Sophie is shy and sweet and leads me through to the open plan sitting room. She tells me she's cleaned up the apartment for me, removing all traces of the attack after the police were done in here. She is obviously nervous.
I glance around numbly; it's exactly how I remember it. Nothing has changed, not even the paintwork. The bohemian, almost hippy like décor, cushions and throws and mismatched furniture, the odd pieces of art from junk shops hung on the walls. The whole place crammed and cluttered. The smell of cleaners and incense lingering in the air bring back memories of so many nights locked within these walls, praying for the day I could run far, far away.
A memory of her battered and broken body by the couch when I was ten years old flits to mind, like a bile in my throat but I push it down with the wave of emotions and anger. I'll not allow myself to think about her until I see her tomorrow.
"If you don't mind, I've been staying in your old room ..." Sophie blinks at me shyly, warily, but I give her a friendly smile.
"It's fine, I won't be here for long ... couple of days at most ... I'll use my mother's room." I appraised her, up and down again as she heads into the kitchen and makes us coffee. Watching the childish mannerisms and her obvious maturity for her age contradicting one other much like I always had. It's late, she should be in bed but I'm curious about her.
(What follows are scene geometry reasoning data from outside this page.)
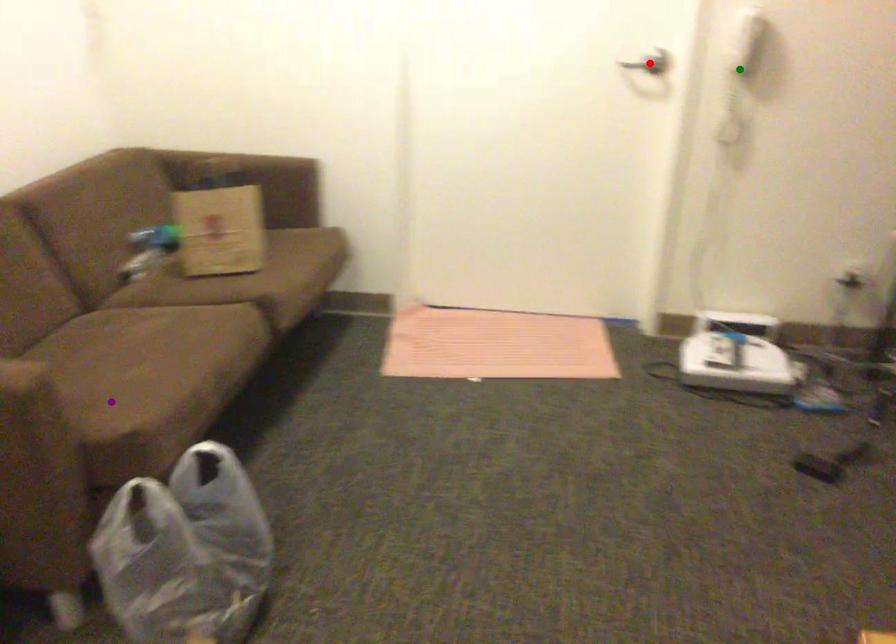 Order these from farthest to nearest:
- green point
- red point
- purple point

1. red point
2. green point
3. purple point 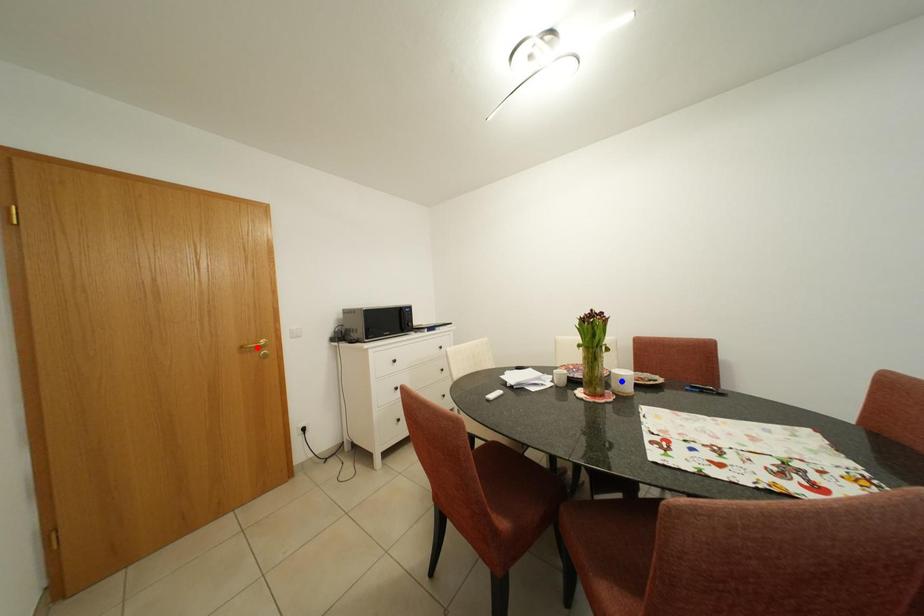 Question: Two points are marked on the image. Which point is closer to the camera?

Choices:
 (A) Blue point is closer.
 (B) Red point is closer.

Answer: (A) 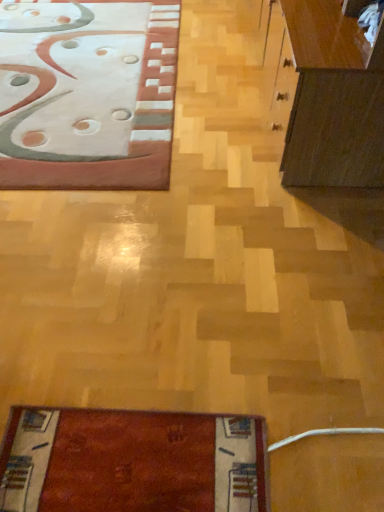 Question: Considering the positions of point (306, 162) and point (89, 34), is point (306, 162) closer or farther from the camera than point (89, 34)?

Choices:
 (A) farther
 (B) closer

Answer: (B)

Question: Considering their positions, is dark brown wood cabinet at right located in front of or behind matte pink rug at upper left?

Choices:
 (A) front
 (B) behind

Answer: (A)

Question: Is dark brown wood cabinet at right bigger or smaller than matte pink rug at upper left?

Choices:
 (A) small
 (B) big

Answer: (B)

Question: Is matte pink rug at upper left inside the boundaries of dark brown wood cabinet at right, or outside?

Choices:
 (A) outside
 (B) inside

Answer: (A)

Question: Is matte pink rug at upper left in front of or behind dark brown wood cabinet at right in the image?

Choices:
 (A) behind
 (B) front

Answer: (A)

Question: Is point (31, 64) positioned closer to the camera than point (367, 181)?

Choices:
 (A) closer
 (B) farther

Answer: (B)

Question: From a real-world perspective, relative to dark brown wood cabinet at right, is matte pink rug at upper left vertically above or below?

Choices:
 (A) above
 (B) below

Answer: (B)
"So, do you know who did this to my mother?" I ask outright to get it over and done with; time to have the talk I've been dreading. She flickers her lashes up warily and shakes her head abruptly. I catch the apprehension and immediately wonder if she's lying. I used to lie for my mother on a daily basis. I know the signs.
"Does she have a new boyfriend?" I coax, although I know nothing of the men she knows nowadays.
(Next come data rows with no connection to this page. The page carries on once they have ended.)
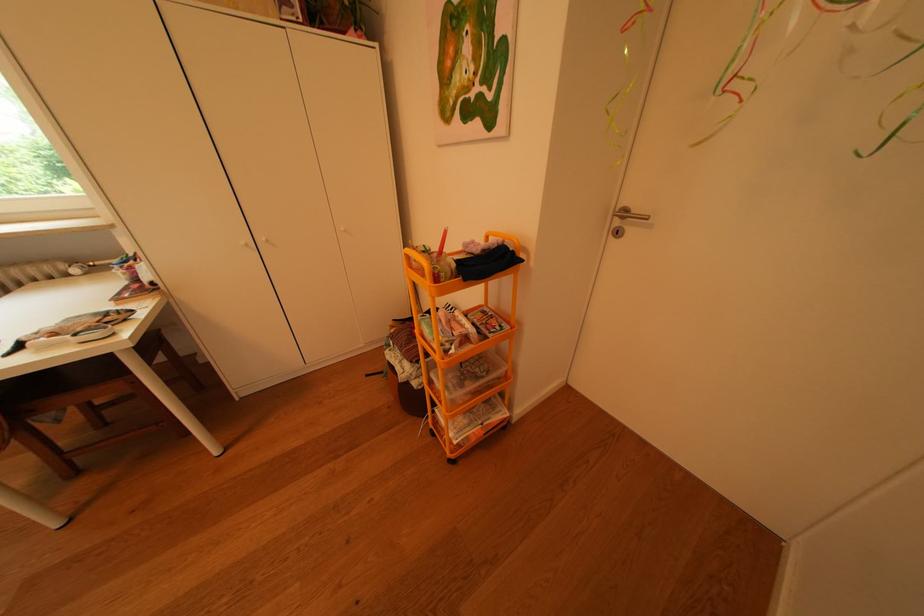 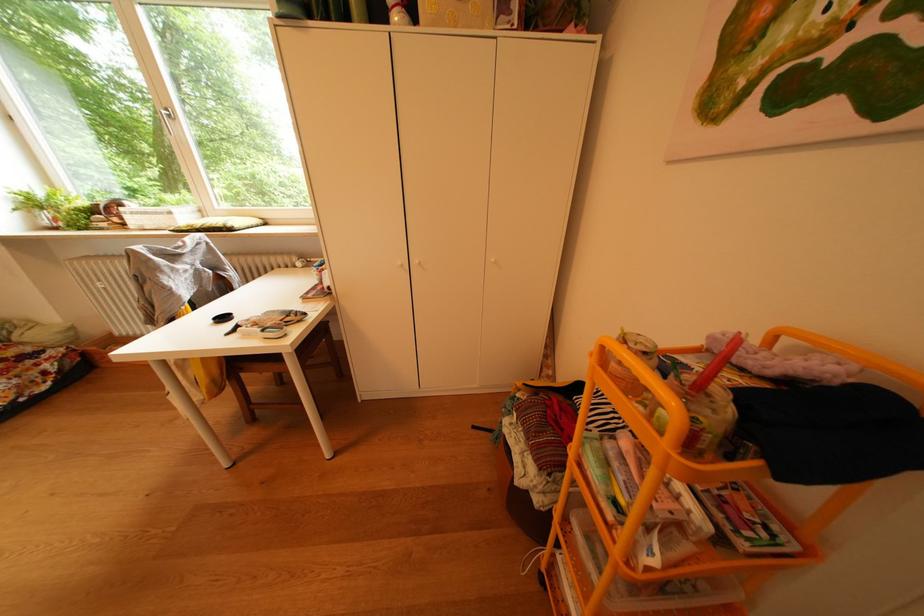 Question: The camera is either moving clockwise (left) or counter-clockwise (right) around the object. The first image is from the beginning of the video and the second image is from the end. Is the camera moving left or right when shooting the video?

Choices:
 (A) Left
 (B) Right

Answer: (B) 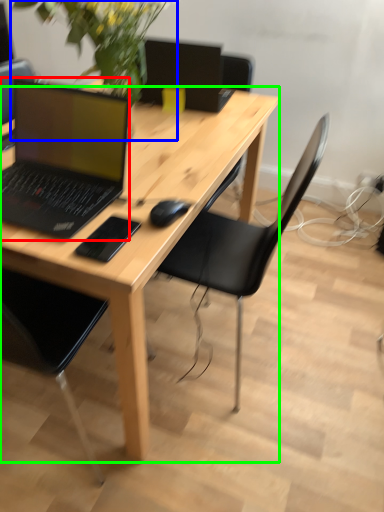 Question: Which object is the farthest from laptop (highlighted by a red box)? Choose among these: floral arrangement (highlighted by a blue box) or desk (highlighted by a green box).

Choices:
 (A) floral arrangement
 (B) desk

Answer: (A) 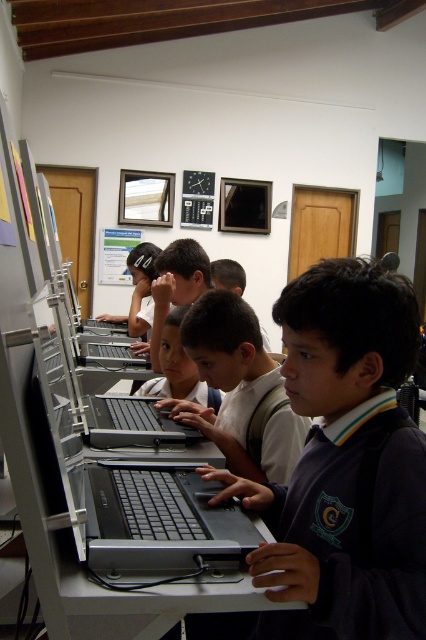 In the scene shown: Between black plastic laptop at center and smooth skin child at center, which one appears on the right side from the viewer's perspective?

Positioned to the right is black plastic laptop at center.

Does point (184, 518) come farther from viewer compared to point (172, 392)?

No, (184, 518) is in front of (172, 392).

At what (x,y) coordinates should I click in order to perform the action: click on black plastic laptop at center. Please return your answer as a coordinate pair (x, y). Looking at the image, I should click on click(x=164, y=522).

Is point (164, 509) in front of point (100, 422)?

Yes, point (164, 509) is in front of point (100, 422).

Which is more to the left, black plastic laptop at center or black matte laptop at center?

From the viewer's perspective, black matte laptop at center appears more on the left side.

Is point (201, 552) behind point (175, 433)?

No, (201, 552) is closer to viewer.

Where is `black plastic laptop at center`? The height and width of the screenshot is (640, 426). black plastic laptop at center is located at coordinates (164, 522).

Is dark blue uniform at center to the left of silver metallic laptop at center from the viewer's perspective?

In fact, dark blue uniform at center is to the right of silver metallic laptop at center.

Who is positioned more to the right, dark blue uniform at center or silver metallic laptop at center?

dark blue uniform at center is more to the right.

Who is more forward, [327,552] or [103,355]?

Point [327,552] is in front.

Where is `dark blue uniform at center`? dark blue uniform at center is located at coordinates (345, 464).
What does it matter? Do I even really care?
"Yeah... I never met him; I don't know his name ..." She can't look me in the eye, and I know pushing her will tell me nothing. I had the same look of determination at that age, guarding my mother's secrets as though my life depended on it. I know she knows who he is.
"You found her? How bad is it?" I sit at the table, crossing my hands with precision; she comes over with the mugs, sliding mine before me and sits opposite. There's something so fragile about her yet so strong and capable and I find it hard to believe she's only fourteen despite how she looks.